UNDERSTANDING AGGRESSIVE BEHAVIOURS
Aggression and Anger
Aggression: Aggression can be defined as any form of behaviour that is intended to injure someone physically or psychologically (Berkowitz: 1993).
Anger: Aggression has to do with behaviour that deliberately attempts to achieve another goal. Anger does not necessarily have a particular goal and refers only to a particular set of feelings.
Causes of Aggression
All human behaviour is complex, there are no simple explanations. The views concerning the “causes” or nature of aggression are no exception. On the one hand, aggression is seen as innate “you are born that way”, on the other, it is seen as learned (comes from culture). These opposing theoretical perspectives have resulted in numerous theories as to the cause of aggression each useful to a point. However, when these theories on the causes of aggression are boiled down we are left with a number of pragmatic reasons why people threaten to injure themselves or others:
- Fear. When people feel they are under attack or will lose something or someone of value to them they may respond with aggression.
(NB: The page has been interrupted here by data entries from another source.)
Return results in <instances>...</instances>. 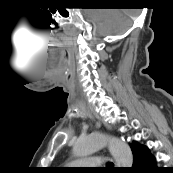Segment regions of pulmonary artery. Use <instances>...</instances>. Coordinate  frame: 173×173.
I'll return each instance as SVG.
<instances>
[{
  "label": "pulmonary artery",
  "mask_w": 173,
  "mask_h": 173,
  "mask_svg": "<svg viewBox=\"0 0 173 173\" xmlns=\"http://www.w3.org/2000/svg\"><path fill=\"white\" fill-rule=\"evenodd\" d=\"M73 164L76 166H83V167L90 168L91 166L101 165L102 161L100 160V158L87 157V158H82L77 161H74Z\"/></svg>",
  "instance_id": "e3ab8cb5"
}]
</instances>
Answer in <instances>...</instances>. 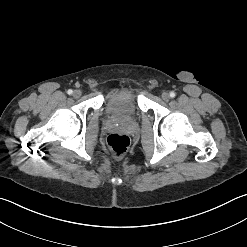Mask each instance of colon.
<instances>
[{
	"label": "colon",
	"mask_w": 247,
	"mask_h": 247,
	"mask_svg": "<svg viewBox=\"0 0 247 247\" xmlns=\"http://www.w3.org/2000/svg\"><path fill=\"white\" fill-rule=\"evenodd\" d=\"M106 143L114 156L120 157L128 150L130 139L127 135L114 133L107 137Z\"/></svg>",
	"instance_id": "1"
}]
</instances>
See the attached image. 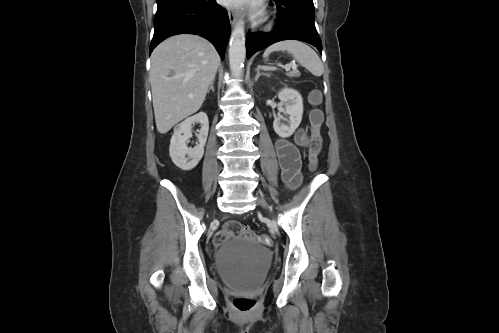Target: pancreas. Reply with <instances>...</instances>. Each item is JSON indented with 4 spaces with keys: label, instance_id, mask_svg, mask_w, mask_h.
I'll return each mask as SVG.
<instances>
[{
    "label": "pancreas",
    "instance_id": "cf45deb5",
    "mask_svg": "<svg viewBox=\"0 0 499 333\" xmlns=\"http://www.w3.org/2000/svg\"><path fill=\"white\" fill-rule=\"evenodd\" d=\"M288 77H300V72L297 69H294L286 74Z\"/></svg>",
    "mask_w": 499,
    "mask_h": 333
}]
</instances>
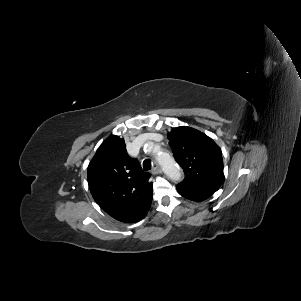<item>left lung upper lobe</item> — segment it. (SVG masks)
<instances>
[{
	"label": "left lung upper lobe",
	"mask_w": 301,
	"mask_h": 301,
	"mask_svg": "<svg viewBox=\"0 0 301 301\" xmlns=\"http://www.w3.org/2000/svg\"><path fill=\"white\" fill-rule=\"evenodd\" d=\"M169 145L185 179L177 184L189 190L213 194L222 180L221 149L204 133L187 127H177L168 133Z\"/></svg>",
	"instance_id": "1"
}]
</instances>
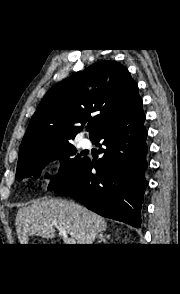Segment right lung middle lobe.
Segmentation results:
<instances>
[{
    "label": "right lung middle lobe",
    "mask_w": 180,
    "mask_h": 294,
    "mask_svg": "<svg viewBox=\"0 0 180 294\" xmlns=\"http://www.w3.org/2000/svg\"><path fill=\"white\" fill-rule=\"evenodd\" d=\"M76 154L77 150L71 143L41 149L29 158L18 162L16 178L18 180L30 176L38 178L41 170L50 161L62 160L59 173L51 178L48 187L49 190H53L68 182L87 160L85 157L75 156ZM45 177L49 178V175L47 174Z\"/></svg>",
    "instance_id": "1"
}]
</instances>
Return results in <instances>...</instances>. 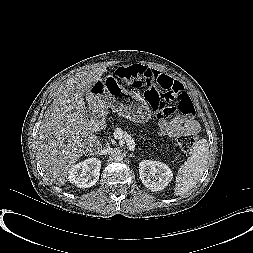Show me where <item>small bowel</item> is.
<instances>
[{"mask_svg": "<svg viewBox=\"0 0 253 253\" xmlns=\"http://www.w3.org/2000/svg\"><path fill=\"white\" fill-rule=\"evenodd\" d=\"M148 76L151 80L155 77L171 87L176 85L182 86L177 80L173 79L169 75L153 69H148ZM160 129L165 135L177 137L184 133L196 132L198 124L196 121L187 118L185 115L178 114L170 120H161Z\"/></svg>", "mask_w": 253, "mask_h": 253, "instance_id": "1", "label": "small bowel"}]
</instances>
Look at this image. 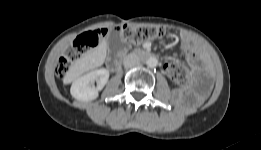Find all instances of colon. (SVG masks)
Wrapping results in <instances>:
<instances>
[{
  "label": "colon",
  "instance_id": "colon-1",
  "mask_svg": "<svg viewBox=\"0 0 261 150\" xmlns=\"http://www.w3.org/2000/svg\"><path fill=\"white\" fill-rule=\"evenodd\" d=\"M126 41L138 44L145 40L155 38H169L172 33L169 29L160 26L133 27L124 25L120 28ZM108 30L105 28L95 29L77 37L69 46L65 54L56 64V74L64 78L72 64L85 54L89 49L96 47L106 36ZM167 75L178 85H184L188 80L187 69L178 62H171L166 65Z\"/></svg>",
  "mask_w": 261,
  "mask_h": 150
}]
</instances>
- Frustration. Pent up frustration may lead to destructive aggression against people or property.
- Manipulation. In order to force others to give them something they want or to draw attention to themselves some individuals may become aggressive in a deliberate calculating way (e.g. appear to lose control in order to get their own way).
- Intimidation. Some people may calmly threaten injury to persons or damage to property in order to gain what they want. This may include hostage taking behaviour.
- Pain or Altered States. Aggression may also arise as a result of pain/illness, brain damage/dysfunction, psychiatric illness or drug abuse.
Sometimes knowledge of the aggressors’ past history, personality type and social class background may give clues as to which of the above reasons is precipitating the current situation. However such knowledge needs to be tempered by a close observation of the current context and behaviour of the individual.
This involves adopting strategies that fit the particular context. Knowing the reason for the aggression whether from fear, frustration, manipulation, intimidation, pain or impairment, can be helpful when determining the appropriate intervention in a particular situation.
In general there is a continuum between fear, frustration, manipulation and intimidation in terms of the amount of support and limit setting provided by the intervener. The balance of the support/limit setting in pain or impairment aggression will depend on each individual’s response (e.g. pain may cause someone to act in a fearful or a manipulative way).